Bangui : Avis partagés sur le retrait des éléments de la Séléka de Damara
Bangui, 5 mars 2013 (RJDH) – Les avis de la population de la ville de Bangui sont divisés sur le retrait des éléments de la coalition Séléka, de la ville de Damara. Certains banguissois pensent que le retrait des rebelles est un gage pour le retour de la paix dans le pays, alors que d’autres pensent à un repli tactique. Ces propos ont été recueillis dans un micro trottoir fait ce matin par le RJDH.

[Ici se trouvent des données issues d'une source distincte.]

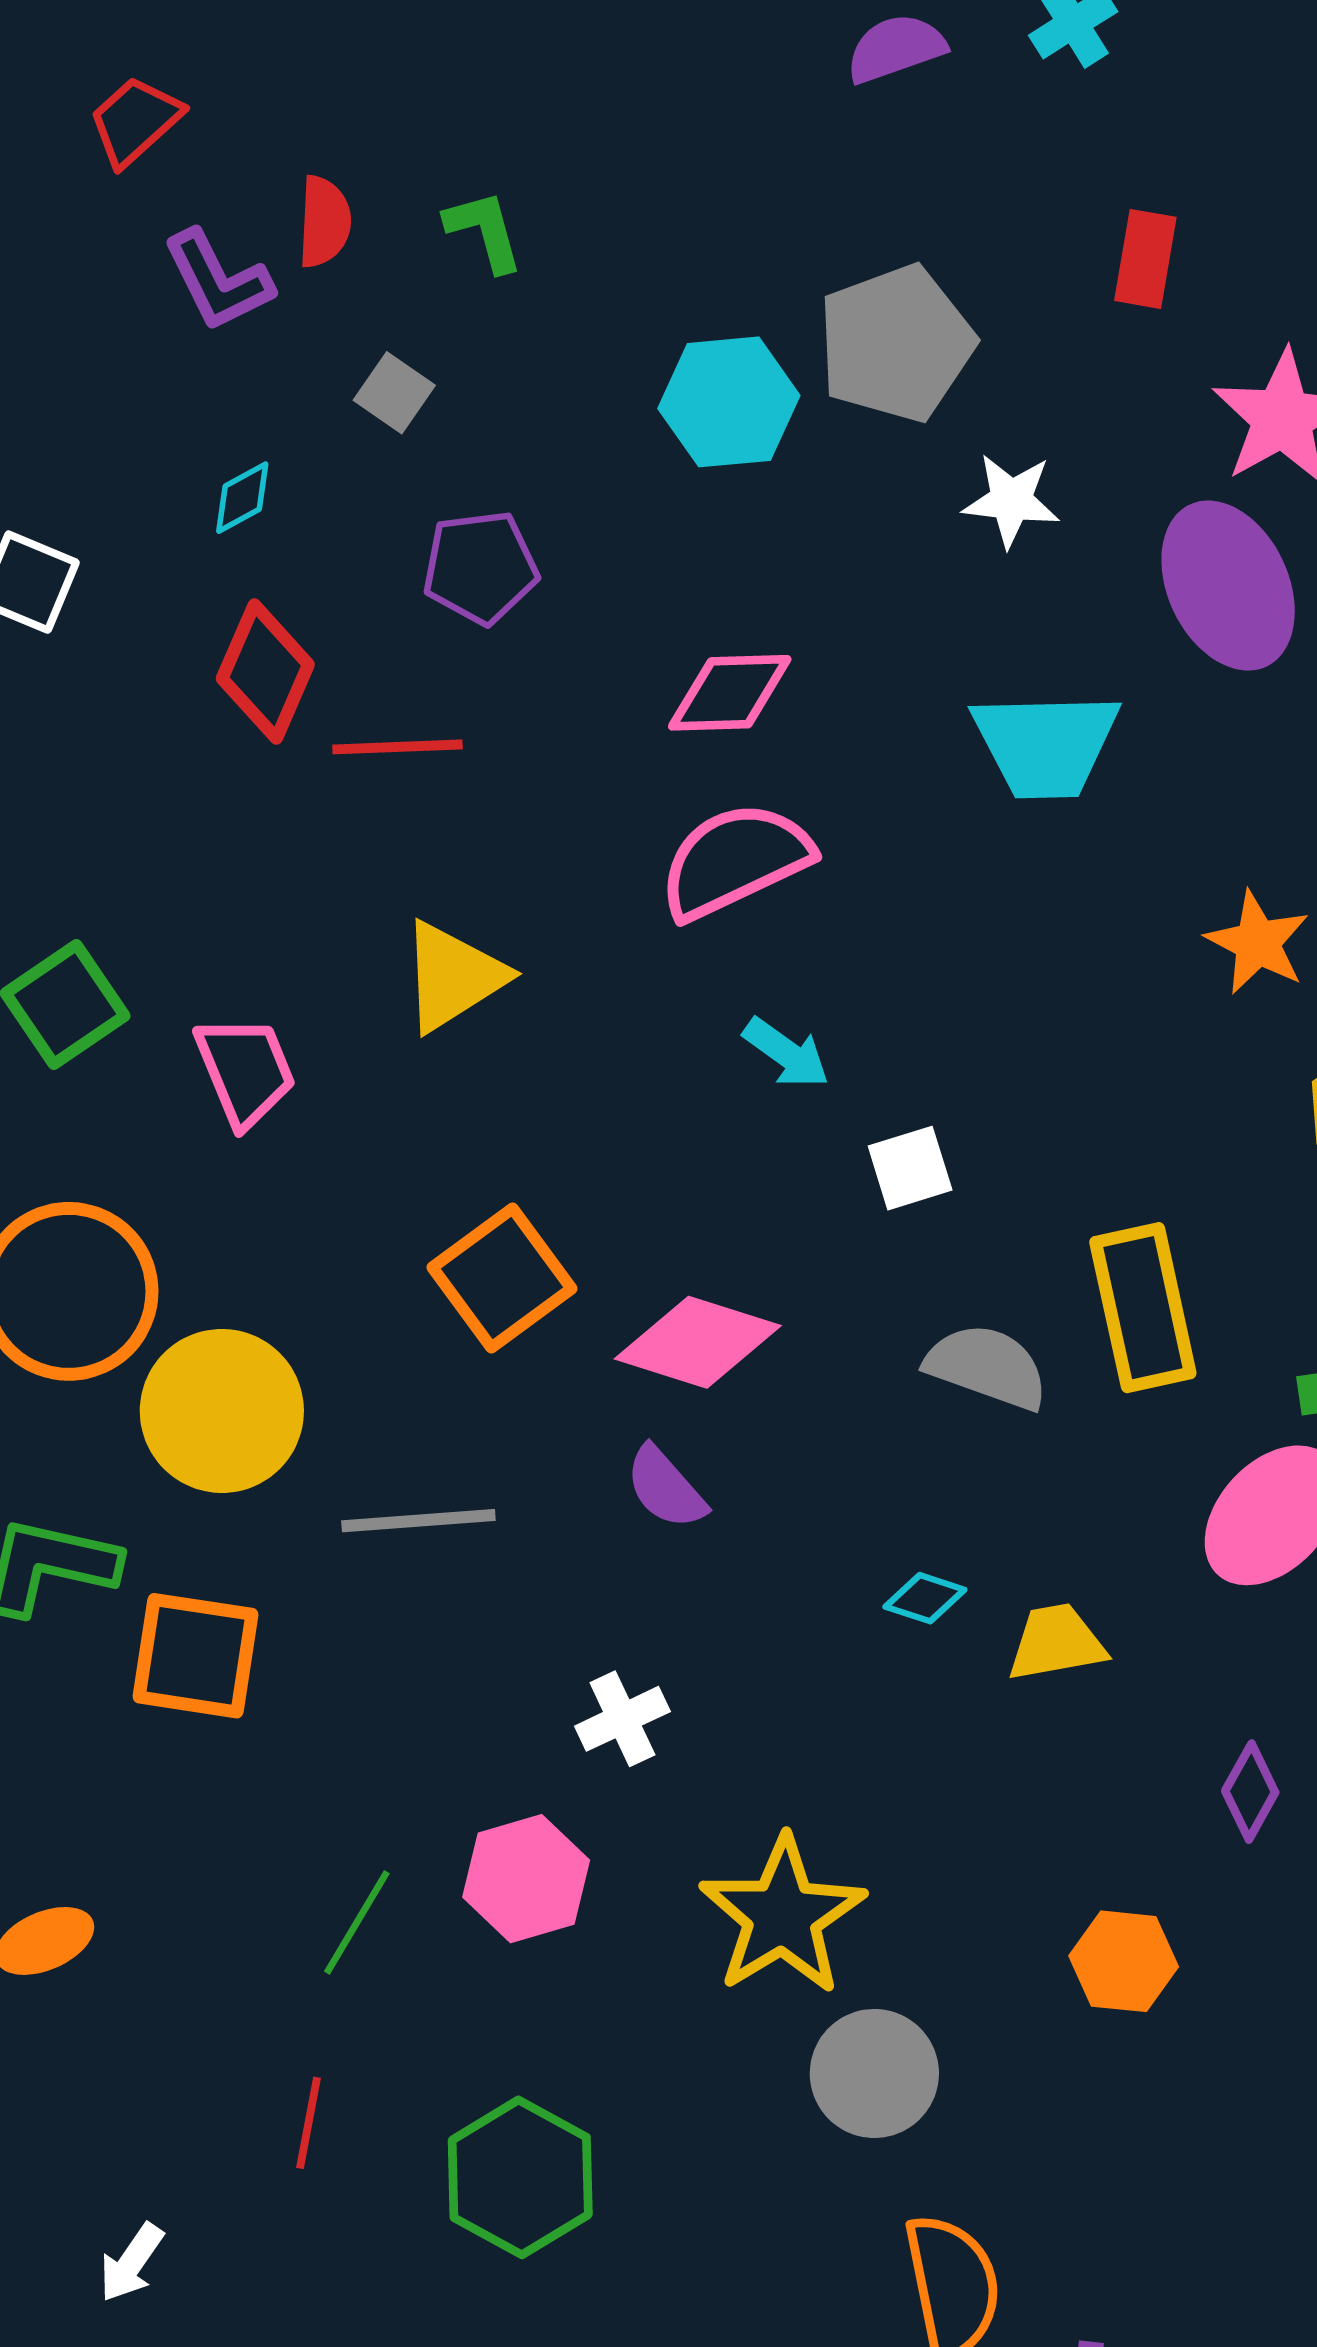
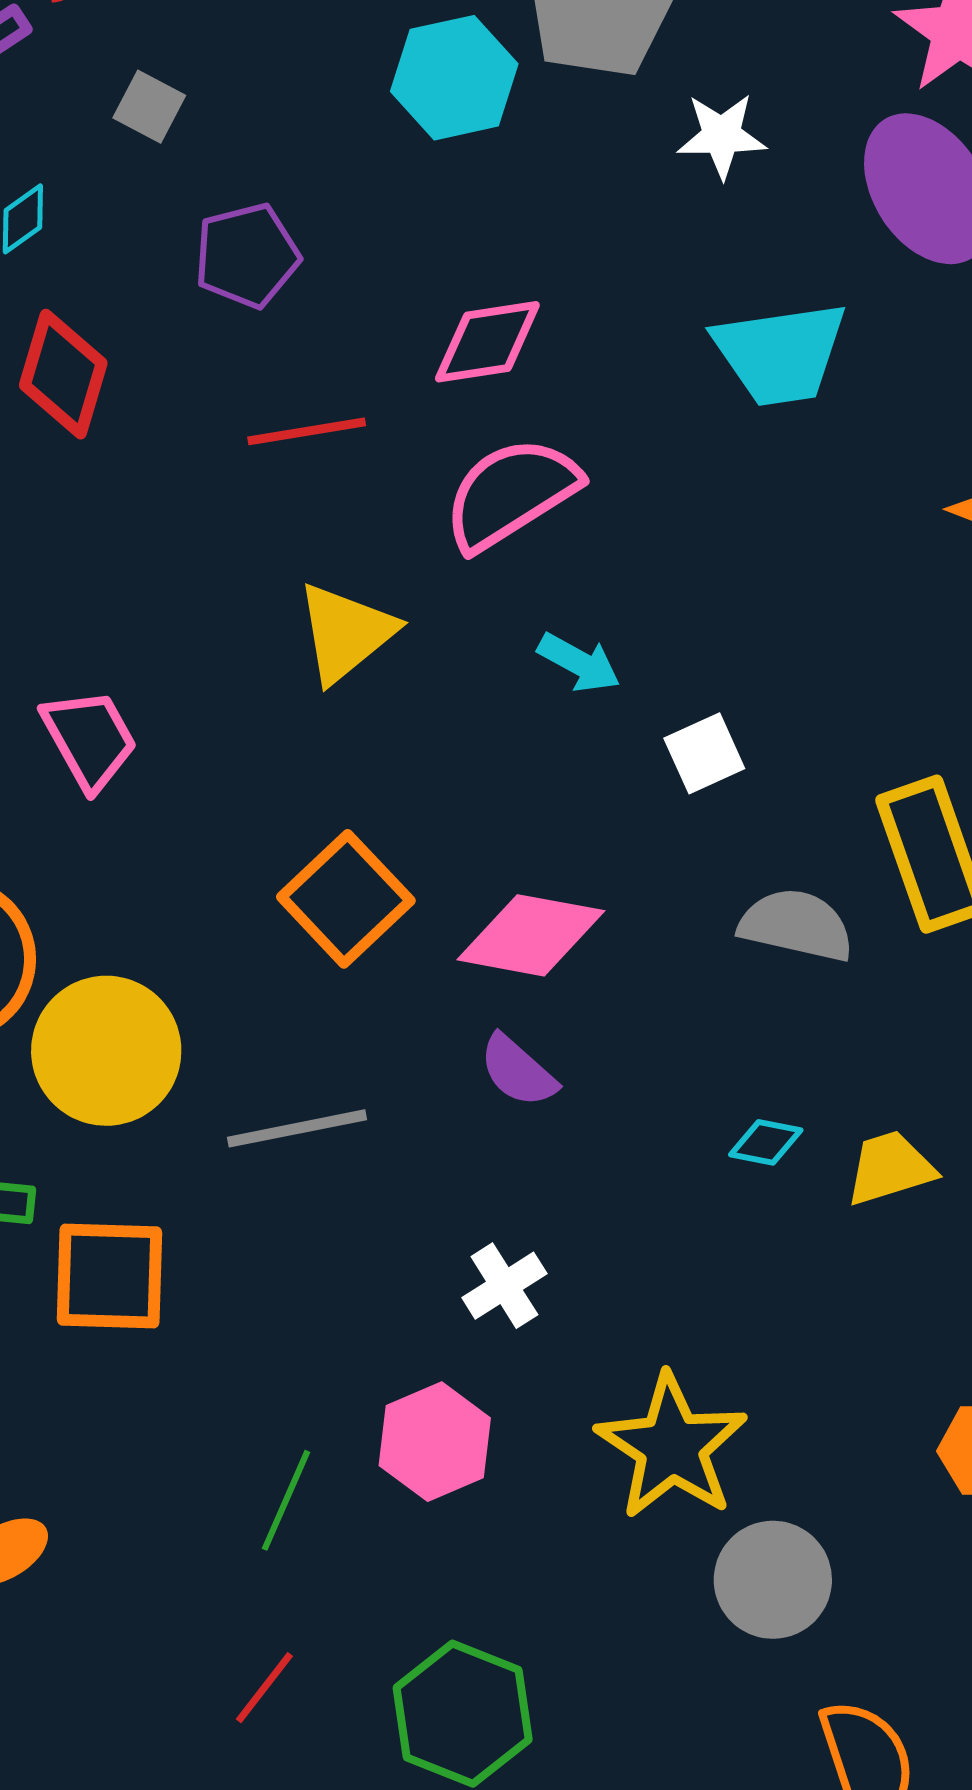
red line: (398, 747) -> (307, 431), moved
yellow triangle: (453, 977) -> (346, 633), moved
red line: (309, 2123) -> (264, 1688), turned 34

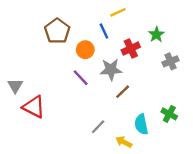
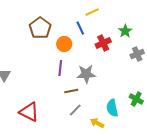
gray star: (111, 70) -> (86, 74), moved
purple line: (81, 78) -> (60, 68), turned 49
brown line: (123, 92) -> (71, 91), moved, turned 32
red triangle: (34, 107) -> (29, 112), moved

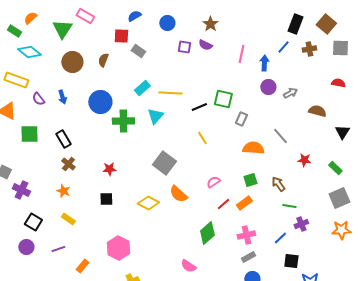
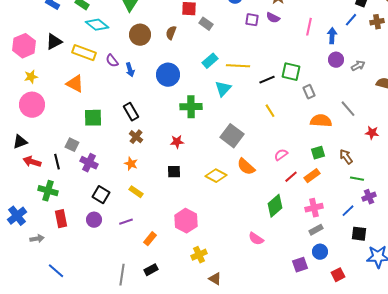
purple semicircle: (38, 99) -> (112, 61), moved
gray rectangle: (241, 119) -> (309, 92), turned -48
green cross: (123, 121) -> (191, 107), moved
green square: (29, 134) -> (93, 118), moved

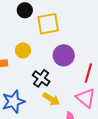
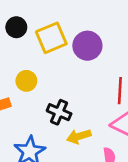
purple circle: (64, 55) -> (87, 46), moved
yellow arrow: (51, 99) -> (79, 136), turned 144

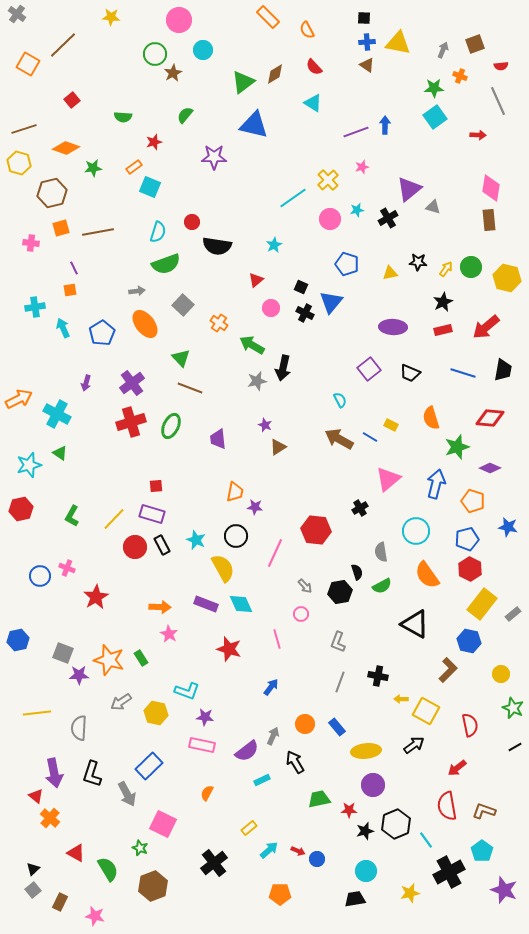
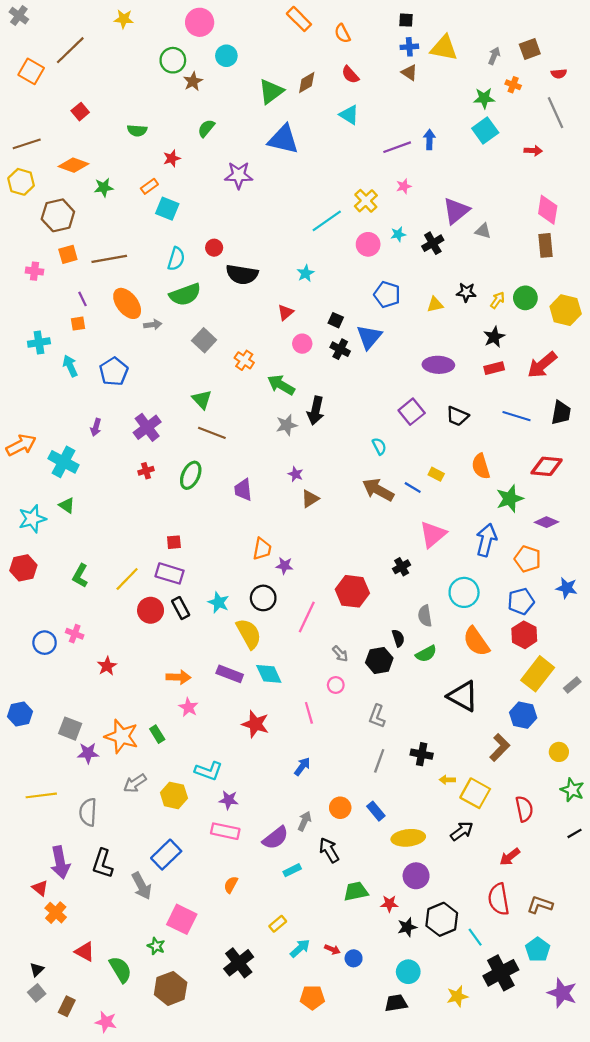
orange ellipse: (145, 324) -> (127, 303), moved
red cross: (131, 422) -> (146, 471), size x0.5
red star: (96, 597) -> (107, 666), size x0.7

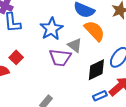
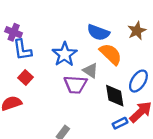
red square: (16, 57) -> (26, 78), moved
black diamond: (96, 70) -> (115, 96), turned -70

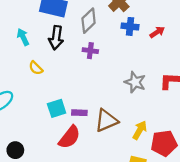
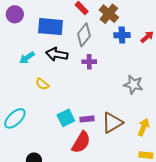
cyan arrow: (23, 37) -> (27, 58), turned -91
black arrow: (56, 38) -> (57, 54), turned 100

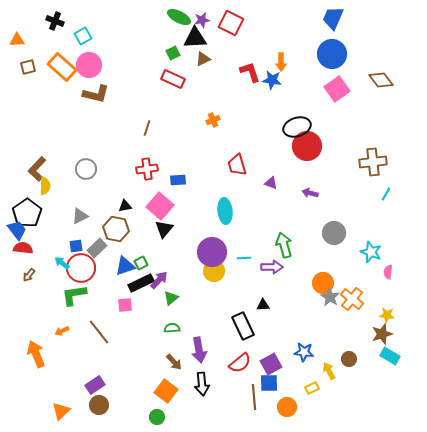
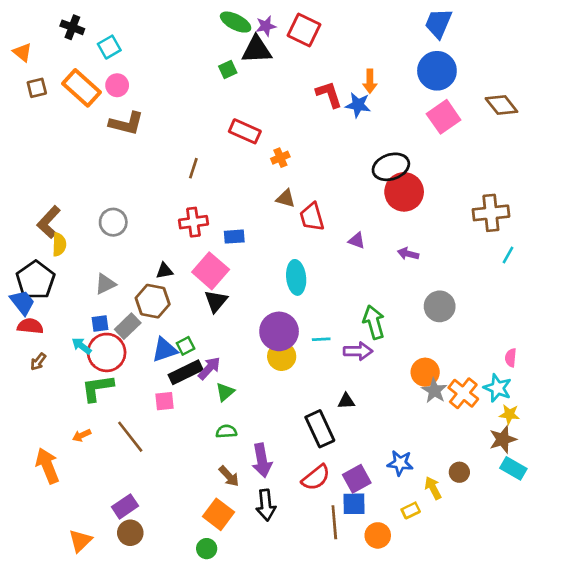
orange triangle: (17, 40) -> (22, 52), turned 42
brown triangle: (203, 59) -> (286, 198), moved, turned 42
pink circle: (89, 65) -> (117, 85), size x0.7
red rectangle: (173, 79) -> (245, 131), moved
cyan star: (371, 252) -> (498, 388), moved

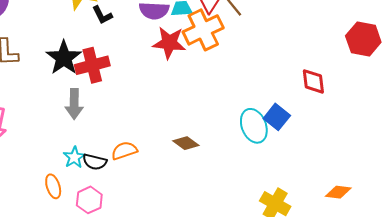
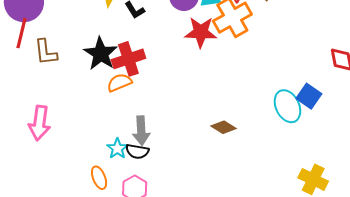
gray arrow: (74, 104) -> (141, 131), moved
orange semicircle: (124, 151) -> (119, 83), moved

« Nous ne sommes pas trop sûrs de ce qu’ils ont dit que c’est un acte de bonne volonté de pacifier le pays en se retirant de Damara. Si c’était un acte de bonne volonté, ils allaient accepter le cantonnement afin de libérer complètement les routes de l’intérieur du pays », a mentionné Innocent Samba, un habitant du quartier Boy-Rabe.
Pour Julius Mowaya, « rien ne garantit que le retrait des éléments de la Séléka de Damara est un gage pour le retour de la paix. Le groupe est déjà divisé et la ville de Sibut est moins 4 heures de route pour atteindre la capitale Bangui. En tout cas, les hostilités peuvent reprendre d’un moment à l’autre ».
Mais cette vision des choses n’est pas partagée par tous les centrafricains. Désiré Nguerekane, agent de l’Etat pense pour lui que « ce retrait de Damara est un pas pour la paix. Les rebelles étaient très décidés au départ à faire chuter le régime en place. Si aujourd’hui ils ont fait un retrait et se trouve désormais à une centaine de kilomètres de Bangui, c’est que le gouvernement doit également faire de son mieux pour respecter les conditions posées par les rebelles ».
Les rebelles de la Séléka ont justifié ce refus de cantonnement par la non-application de certains points des accords de Libreville. Ils veulent d’abord obtenir la libération des prisonniers politiques et le rapatriement des troupes sud-africaines du pays, avant d’accepter d’être cantonnés.
Pendant ce temps dans la ville de Damara, la vie tarde toujours à revenir à la normale. Les activités socioéconomiques restent toujours paralysées. Les personnes qui avaient quitté la ville pour se refugier dans la brousse hésitent encore à regagner leur domicile. « Ils craignent que les rebelles retournent à nouveau dans la ville », a témoigné Abdoul Issaka, un habitant de Damara, joint ce matin au téléphone par le RJDH.
Difficile d’avoir des informations de la ville de Sibut, car les réseaux téléphoniques restent toujours coupés. Une habitante de la ville qui a réussi à regagner la ville de Damara, a témoigné que depuis l’arrivée des rebelles le dimanche dernier, plusieurs personnes ont du quitter la ville pour se réfugier dans la brousse. « Les gens pensent que les rebelles vont reprendre les exactions sur la population, mais les rebelles ont rassuré qu’ils ne vont plus toucher aux civiles », a mentionné la source.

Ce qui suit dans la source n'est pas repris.